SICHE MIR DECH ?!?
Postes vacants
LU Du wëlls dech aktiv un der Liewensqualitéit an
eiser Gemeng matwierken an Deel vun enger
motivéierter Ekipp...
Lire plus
□ □ □
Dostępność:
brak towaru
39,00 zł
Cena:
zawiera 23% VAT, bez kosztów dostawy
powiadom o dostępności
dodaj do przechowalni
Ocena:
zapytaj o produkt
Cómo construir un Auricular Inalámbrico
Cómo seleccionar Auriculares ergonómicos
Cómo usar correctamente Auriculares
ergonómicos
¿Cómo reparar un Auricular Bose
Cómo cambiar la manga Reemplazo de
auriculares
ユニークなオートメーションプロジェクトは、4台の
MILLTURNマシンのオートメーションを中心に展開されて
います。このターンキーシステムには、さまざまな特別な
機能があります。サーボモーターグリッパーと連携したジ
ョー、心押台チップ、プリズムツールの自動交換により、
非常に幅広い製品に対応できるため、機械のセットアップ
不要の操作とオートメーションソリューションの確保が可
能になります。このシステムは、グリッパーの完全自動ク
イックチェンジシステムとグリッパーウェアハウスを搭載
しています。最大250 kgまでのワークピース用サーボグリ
□ □ □
Work request => Beginning at the line with "ユニークなオートメーションプロジェクトは、4台の" and ending at the line with "しています。最大250 kgまでのワークピース用サーボグリ", reproduce each line of the data above exactly, and add no other lines.

Written response =>
ユニークなオートメーションプロジェクトは、4台の
MILLTURNマシンのオートメーションを中心に展開されて
います。このターンキーシステムには、さまざまな特別な
機能があります。サーボモーターグリッパーと連携したジ
ョー、心押台チップ、プリズムツールの自動交換により、
非常に幅広い製品に対応できるため、機械のセットアップ
不要の操作とオートメーションソリューションの確保が可
能になります。このシステムは、グリッパーの完全自動ク
イックチェンジシステムとグリッパーウェアハウスを搭載
しています。最大250 kgまでのワークピース用サーボグリ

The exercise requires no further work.